**What is needed**
Omit every picture, then return each line of the data below exactly.

**Dataset**

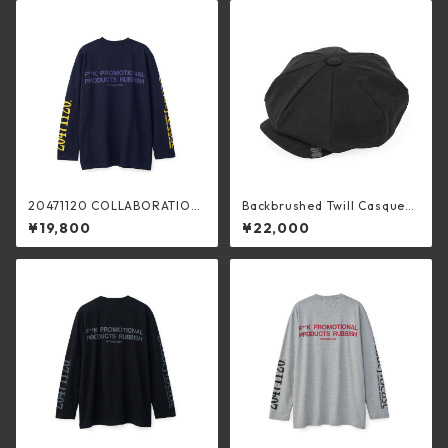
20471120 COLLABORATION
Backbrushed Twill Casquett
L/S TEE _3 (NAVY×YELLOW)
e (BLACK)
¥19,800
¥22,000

**Result for this task**
20471120 COLLABORATION
Backbrushed Twill Casquett
L/S TEE _3 (NAVY×YELLOW)
e (BLACK)
¥19,800
¥22,000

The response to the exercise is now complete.